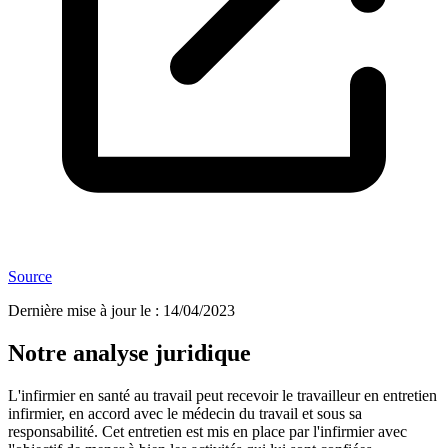
Source
Dernière mise à jour le
:
14/04/2023
Notre analyse juridique
L'infirmier en santé au travail peut recevoir le travailleur en entretien
infirmier, en accord avec le médecin du travail et sous sa
responsabilité. Cet entretien est mis en place par l'infirmier avec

_____

Requirement:
Please output all of the data exactly as given, omitting any images it holds.

Response to this task:
Source
Dernière mise à jour le
:
14/04/2023
Notre analyse juridique
L'infirmier en santé au travail peut recevoir le travailleur en entretien
infirmier, en accord avec le médecin du travail et sous sa
responsabilité. Cet entretien est mis en place par l'infirmier avec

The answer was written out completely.